§ RECORD EXTRACTS
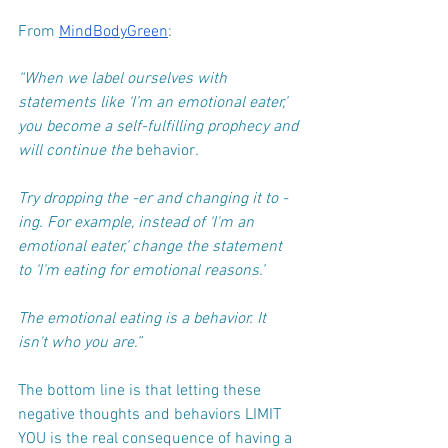
From 
MindBodyGreen
:
“When we label ourselves with 
statements like ‘I’m an emotional eater,’ 
you become a self-fulfilling prophecy and 
will continue the 
behavior
.
Try dropping the -er and changing it to -
ing. For example, instead of ‘I'm an 
emotional eater,’ change the statement 
to ‘I'm eating for emotional reasons.’
The emotional eating is a behavior. It 
isn't who you are.”
The bottom line is that letting these 
negative thoughts and behaviors LIMIT 
YOU is the real consequence of having a 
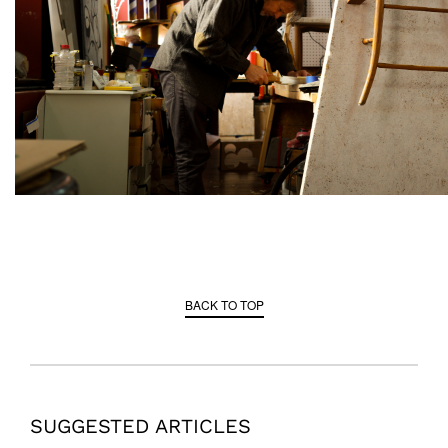
BACK TO TOP
SUGGESTED ARTICLES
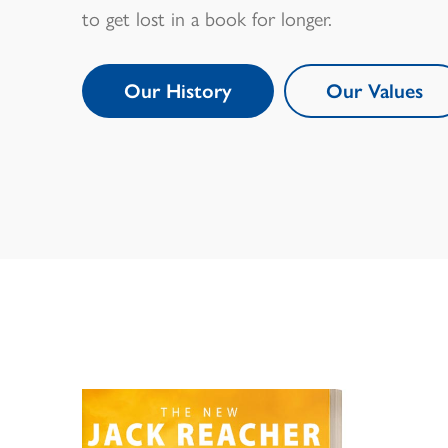
to get lost in a book for longer.
Our History
Our Values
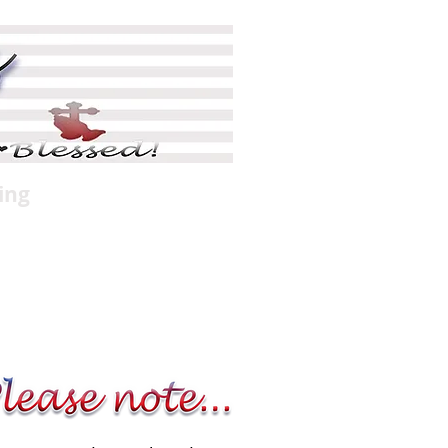
ing
Shop
More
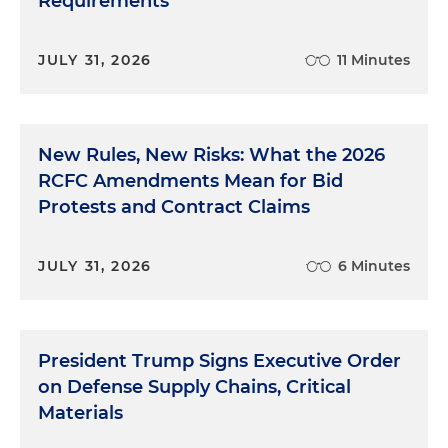
Requirements
JULY 31, 2026
11 Minutes
New Rules, New Risks: What the 2026
RCFC Amendments Mean for Bid
Protests and Contract Claims
JULY 31, 2026
6 Minutes
President Trump Signs Executive Order
on Defense Supply Chains, Critical
Materials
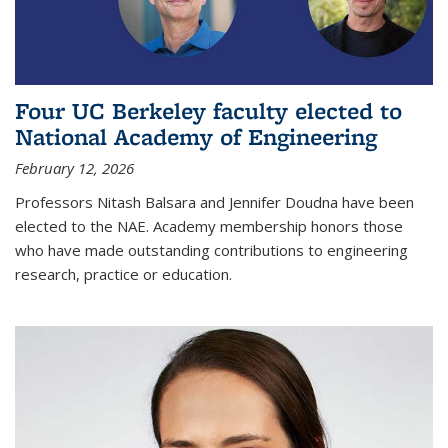
Four UC Berkeley faculty elected to
National Academy of Engineering
February 12, 2026
Professors Nitash Balsara and Jennifer Doudna have been
elected to the NAE. Academy membership honors those
who have made outstanding contributions to engineering
research, practice or education.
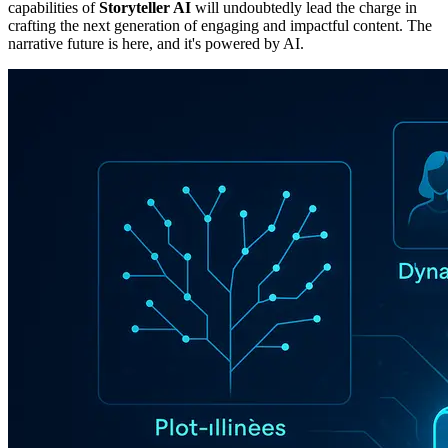
capabilities of
Storyteller AI
will undoubtedly lead the charge in
crafting the next generation of engaging and impactful content. The
narrative future is here, and it's powered by AI.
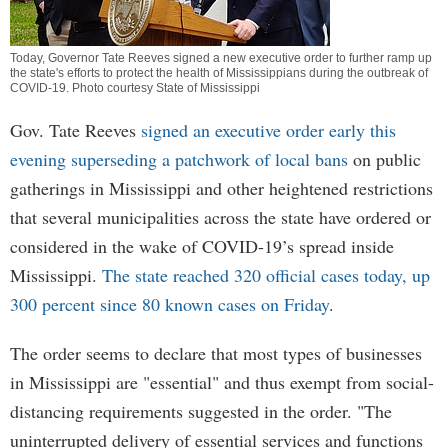
Today, Governor Tate Reeves signed a new executive order to further ramp up
the state's efforts to protect the health of Mississippians during the outbreak of
COVID-19. Photo courtesy State of Mississippi
Gov. Tate Reeves
signed an executive order early this
evening superseding a patchwork of local bans
on public
gatherings in Mississippi and other heightened restrictions
that several municipalities across the state have ordered or
considered in the wake of COVID-19’s spread inside
Mississippi.
The state reached 320 official cases today, up
300 percent since 80 known cases on Friday
.
The order seems to declare that most types of businesses
in Mississippi are "essential" and thus exempt from social-
distancing requirements suggested in the order. "The
uninterrupted delivery of essential services and functions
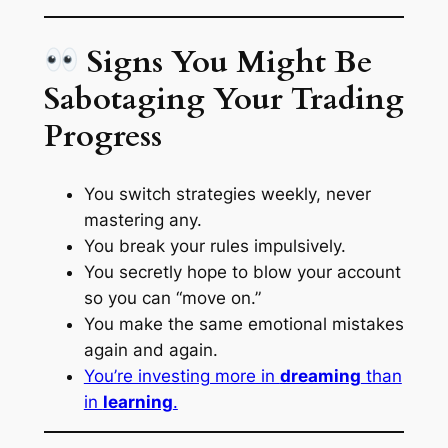
Signs You Might Be
Sabotaging Your Trading
Progress
You switch strategies weekly, never
mastering any.
You break your rules impulsively.
You secretly hope to blow your account
so you can “move on.”
You make the same emotional mistakes
again and again.
You’re investing more in
dreaming
than
in
learning
.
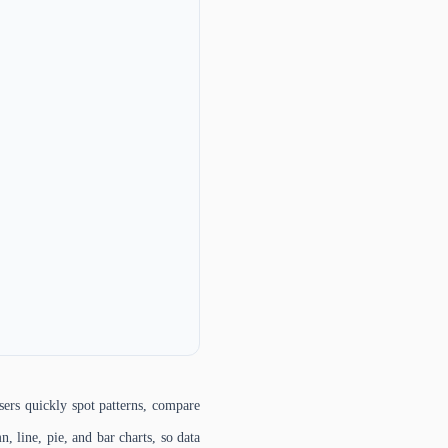
sers quickly spot patterns, compare
, line, pie, and bar charts, so data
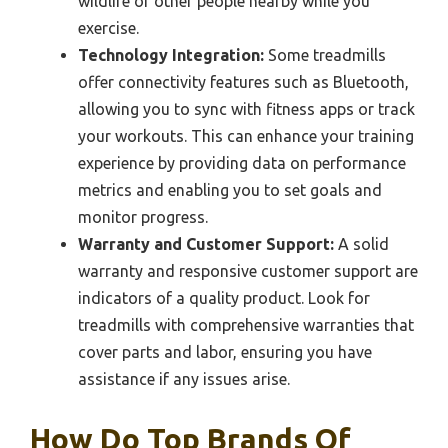
wildlife or other people nearby while you
exercise.
Technology Integration:
Some treadmills
offer connectivity features such as Bluetooth,
allowing you to sync with fitness apps or track
your workouts. This can enhance your training
experience by providing data on performance
metrics and enabling you to set goals and
monitor progress.
Warranty and Customer Support:
A solid
warranty and responsive customer support are
indicators of a quality product. Look for
treadmills with comprehensive warranties that
cover parts and labor, ensuring you have
assistance if any issues arise.
How Do Top Brands Of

§ YOUR ASSIGNMENT
Return from the data every line that holds "Reeves".

§ SOLVED EXERCISE
Today, Governor Tate Reeves signed a new executive order to further ramp up
Gov. Tate Reeves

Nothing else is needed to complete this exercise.